## Task data:
##########

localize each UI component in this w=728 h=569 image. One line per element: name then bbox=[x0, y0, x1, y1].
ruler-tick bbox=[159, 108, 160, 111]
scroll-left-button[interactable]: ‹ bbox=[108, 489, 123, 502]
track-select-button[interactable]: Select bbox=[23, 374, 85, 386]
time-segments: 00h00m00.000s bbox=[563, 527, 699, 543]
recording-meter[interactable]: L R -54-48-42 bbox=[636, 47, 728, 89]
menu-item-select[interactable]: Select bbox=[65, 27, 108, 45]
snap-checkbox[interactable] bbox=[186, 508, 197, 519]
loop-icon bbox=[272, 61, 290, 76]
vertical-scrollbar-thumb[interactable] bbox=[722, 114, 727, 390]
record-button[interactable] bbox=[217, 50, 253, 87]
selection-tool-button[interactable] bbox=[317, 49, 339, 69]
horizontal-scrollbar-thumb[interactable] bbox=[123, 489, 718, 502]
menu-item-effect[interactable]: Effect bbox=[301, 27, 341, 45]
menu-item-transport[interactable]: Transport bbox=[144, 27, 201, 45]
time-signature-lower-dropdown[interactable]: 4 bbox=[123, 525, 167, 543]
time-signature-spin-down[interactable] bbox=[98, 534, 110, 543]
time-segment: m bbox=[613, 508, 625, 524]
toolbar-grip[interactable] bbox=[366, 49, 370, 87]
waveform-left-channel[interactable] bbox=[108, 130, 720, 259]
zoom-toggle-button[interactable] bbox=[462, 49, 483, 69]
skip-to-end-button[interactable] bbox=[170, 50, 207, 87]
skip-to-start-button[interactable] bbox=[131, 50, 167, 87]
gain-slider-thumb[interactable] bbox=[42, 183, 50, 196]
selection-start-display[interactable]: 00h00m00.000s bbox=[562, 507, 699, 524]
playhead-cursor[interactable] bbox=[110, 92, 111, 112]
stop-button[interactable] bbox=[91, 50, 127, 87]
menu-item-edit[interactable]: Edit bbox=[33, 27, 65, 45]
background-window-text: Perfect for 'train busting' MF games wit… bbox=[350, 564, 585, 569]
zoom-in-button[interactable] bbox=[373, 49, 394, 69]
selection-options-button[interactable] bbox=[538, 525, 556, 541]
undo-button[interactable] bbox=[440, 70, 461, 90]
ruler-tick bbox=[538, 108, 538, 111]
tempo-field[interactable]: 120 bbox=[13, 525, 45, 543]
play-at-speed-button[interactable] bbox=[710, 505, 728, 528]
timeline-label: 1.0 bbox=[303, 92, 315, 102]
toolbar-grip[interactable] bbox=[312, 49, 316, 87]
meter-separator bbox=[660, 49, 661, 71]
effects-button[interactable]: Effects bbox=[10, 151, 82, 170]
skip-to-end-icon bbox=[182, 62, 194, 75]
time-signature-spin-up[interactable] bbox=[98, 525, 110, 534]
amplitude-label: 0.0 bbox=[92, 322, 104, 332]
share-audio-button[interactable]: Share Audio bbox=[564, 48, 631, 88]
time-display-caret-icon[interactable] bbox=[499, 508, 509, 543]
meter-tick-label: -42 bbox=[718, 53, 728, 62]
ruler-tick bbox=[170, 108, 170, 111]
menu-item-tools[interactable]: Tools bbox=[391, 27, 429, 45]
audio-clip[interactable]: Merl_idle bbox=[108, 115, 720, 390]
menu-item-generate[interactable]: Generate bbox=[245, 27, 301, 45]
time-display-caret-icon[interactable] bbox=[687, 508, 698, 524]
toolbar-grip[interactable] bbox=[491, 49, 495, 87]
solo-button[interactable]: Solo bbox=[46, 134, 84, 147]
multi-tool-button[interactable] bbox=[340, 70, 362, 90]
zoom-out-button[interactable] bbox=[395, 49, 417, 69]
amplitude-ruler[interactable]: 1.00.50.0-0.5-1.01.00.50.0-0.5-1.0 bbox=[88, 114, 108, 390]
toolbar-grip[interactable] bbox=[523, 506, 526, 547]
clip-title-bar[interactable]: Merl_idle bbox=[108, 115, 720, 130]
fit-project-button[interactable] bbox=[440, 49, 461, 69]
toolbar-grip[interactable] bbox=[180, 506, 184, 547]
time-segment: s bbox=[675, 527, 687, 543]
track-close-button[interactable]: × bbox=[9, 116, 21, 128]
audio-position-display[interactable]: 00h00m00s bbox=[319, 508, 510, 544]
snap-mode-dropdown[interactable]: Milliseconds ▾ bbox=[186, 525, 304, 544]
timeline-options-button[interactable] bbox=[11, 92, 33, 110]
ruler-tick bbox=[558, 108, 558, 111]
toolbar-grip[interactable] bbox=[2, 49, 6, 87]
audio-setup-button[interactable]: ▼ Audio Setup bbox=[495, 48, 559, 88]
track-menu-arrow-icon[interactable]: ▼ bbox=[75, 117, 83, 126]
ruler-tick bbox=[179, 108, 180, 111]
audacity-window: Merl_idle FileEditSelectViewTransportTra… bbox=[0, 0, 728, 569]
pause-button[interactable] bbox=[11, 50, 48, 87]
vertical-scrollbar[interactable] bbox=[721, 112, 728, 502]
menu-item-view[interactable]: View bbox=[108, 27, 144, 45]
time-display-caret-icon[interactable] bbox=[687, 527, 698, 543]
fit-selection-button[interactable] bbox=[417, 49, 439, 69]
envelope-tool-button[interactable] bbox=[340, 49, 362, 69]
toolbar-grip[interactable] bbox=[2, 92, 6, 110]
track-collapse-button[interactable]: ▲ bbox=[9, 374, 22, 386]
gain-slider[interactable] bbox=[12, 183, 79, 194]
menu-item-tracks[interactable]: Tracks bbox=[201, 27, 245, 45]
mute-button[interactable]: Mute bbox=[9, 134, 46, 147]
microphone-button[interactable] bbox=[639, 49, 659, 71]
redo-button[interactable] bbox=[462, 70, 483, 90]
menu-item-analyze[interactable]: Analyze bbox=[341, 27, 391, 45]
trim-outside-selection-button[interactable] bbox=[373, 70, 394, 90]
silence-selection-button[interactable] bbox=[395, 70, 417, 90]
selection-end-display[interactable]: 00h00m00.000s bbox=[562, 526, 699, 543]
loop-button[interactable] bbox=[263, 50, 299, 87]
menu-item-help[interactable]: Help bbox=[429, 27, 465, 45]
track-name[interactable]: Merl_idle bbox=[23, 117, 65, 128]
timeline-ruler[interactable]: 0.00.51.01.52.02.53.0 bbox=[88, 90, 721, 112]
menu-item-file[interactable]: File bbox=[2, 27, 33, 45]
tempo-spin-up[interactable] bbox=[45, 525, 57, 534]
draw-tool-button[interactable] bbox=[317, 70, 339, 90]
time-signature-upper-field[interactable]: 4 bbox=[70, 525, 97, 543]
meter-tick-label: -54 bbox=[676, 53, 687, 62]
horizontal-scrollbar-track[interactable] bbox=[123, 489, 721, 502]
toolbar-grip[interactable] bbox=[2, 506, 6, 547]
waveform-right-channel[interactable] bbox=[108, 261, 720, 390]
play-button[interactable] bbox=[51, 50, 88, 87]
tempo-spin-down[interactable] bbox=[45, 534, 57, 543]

##########

## Task directions:
Across the whole listing above, find every line with the string "vertical" and copy it.

## Output for this task:
vertical-scrollbar-thumb[interactable] bbox=[722, 114, 727, 390]
vertical-scrollbar[interactable] bbox=[721, 112, 728, 502]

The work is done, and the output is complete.